**Saved entries:**

......

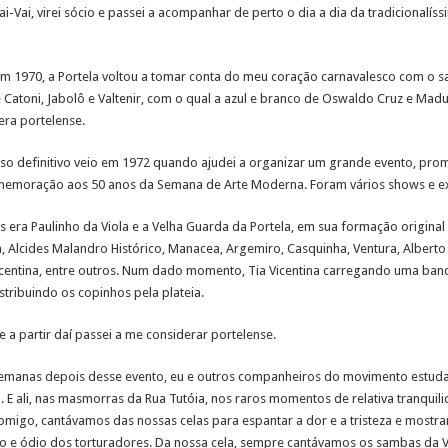
-Vai, virei sócio e passei a acompanhar de perto o dia a dia da tradicionalí
 em 1970, a Portela voltou a tomar conta do meu coração carnavalesco com o
e Catoni, Jabolô e Valtenir, com o qual a azul e branco de Oswaldo Cruz e Mad
era portelense.
o definitivo veio em 1972 quando ajudei a organizar um grande evento, pro
memoração aos 50 anos da Semana de Arte Moderna. Foram vários shows e ex
era Paulinho da Viola e a Velha Guarda da Portela, em sua formação origina
, Alcides Malandro Histórico, Manacea, Argemiro, Casquinha, Ventura, Alberto
icentina, entre outros. Num dado momento, Tia Vicentina carregando uma ban
stribuindo os copinhos pela plateia.
 a partir daí passei a me considerar portelense.
emanas depois desse evento, eu e outros companheiros do movimento estuda
E ali, nas masmorras da Rua Tutóia, nos raros momentos de relativa tranquili
comigo, cantávamos das nossas celas para espantar a dor e a tristeza e mostra
ro e ódio dos torturadores. Da nossa cela, sempre cantávamos os sambas da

......

**Work task:** The answer is a portion of the data. Write out exactly the line with "emanas depois desse" and all lines after it.

**Finished task:**
emanas depois desse evento, eu e outros companheiros do movimento estuda
E ali, nas masmorras da Rua Tutóia, nos raros momentos de relativa tranquili
comigo, cantávamos das nossas celas para espantar a dor e a tristeza e mostra
ro e ódio dos torturadores. Da nossa cela, sempre cantávamos os sambas da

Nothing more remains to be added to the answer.